On Sunday,the president left even his closest supporters baffled by his calls for the Commerce Department to relax penalties on ZTE, which had illegally traded with Iran and North Korea. "Too many jobs in China" would otherwise be lost, tweeted Trump, who campaigned on a promise to put American jobs first.
"Now it's all backward," Reinsch said. "Policy is announced in a tweet and then the lawyers have to run around afterward and make arguments for why he can do what he wants to do."
The disorganisation has been apparent to business executives. "There is very little coordination within the administration and between the administration and Congress," said attorney Dan Ujczo of Dickinson Wright. "Companies are advising other administration officials of what they hear from other departments, and it's as if those officials are hearing it for the first time."
Lighthizer defended the president's approach at a U.S. Chamber of Commerce event earlier this month.
"He has very strong views," Lighthizer said. "It's an interesting process to watch and it's really a very solid way to make decisions."
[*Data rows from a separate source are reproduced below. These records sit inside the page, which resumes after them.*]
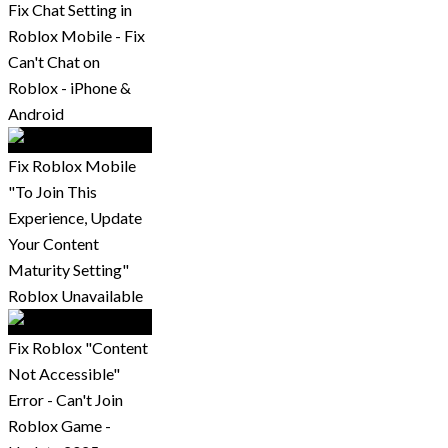
Fix Chat Setting in
Roblox Mobile - Fix
Can't Chat on
Roblox - iPhone &
Android
Fix Roblox Mobile
"To Join This
Experience, Update
Your Content
Maturity Setting"
Roblox Unavailable
Fix Roblox "Content
Not Accessible"
Error - Can't Join
Roblox Game -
The mammoth workload has been aggravated by a shortage of senior trade staff. Lighthizer joined the administration four months after Trump was sworn in, and it took Congress until March to confirm four of his top deputies. The Commerce Department lacks permanent assistant secretaries for its enforcement and global markets divisions.
The personnel shortage has hampered policy rollouts. In March, it took 10 days after Trump's announcement of steel and aluminum tariffs for Commerce to announce a process for companies to seek waivers - which it did in an 11 p.m. Sunday post on the department website.
Confusion over the president's trade agenda has been evident this week on Capitol Hill, where lawmakers puzzled over the meaning of Thursday's NAFTA deadline and the administration's failure to meet it.
Sen. Jeff Flake, R-Ariz., a frequent Trump critic, accused the president of "chaotic diplomatic improvisation" in his trade policy.
Even as House Ways and Means Chairman Kevin Brady, R-Texas, and other Republican leaders offered public support for a new NAFTA deal, other lawmakers questioned privately whether Congress would pass one.
Since Trump took office, Republican senators have pressed him to back off on his protectionist agenda. Yet when Trump joined GOP senators at the Capitol for their weekly lunch Tuesday, no one pressed him on the topic, with several lawmakers effectively admitting failure on that score.
"What's driving our frustration, obviously, one, it's very hard to determine what our trade policy is, other than getting a better trade deal. That's pretty amorphous," Sen. Pat Roberts, R-Kan., chairman of the Senate Agriculture Committee, said in an interview Wednesday.
Despite public support for a NAFTA overhaul, some House Republicans are privately relieved that they are unlikely to confront a new trade agreement in 2018. Many believe it would be a heavy lift for Congress to grapple with in an election year.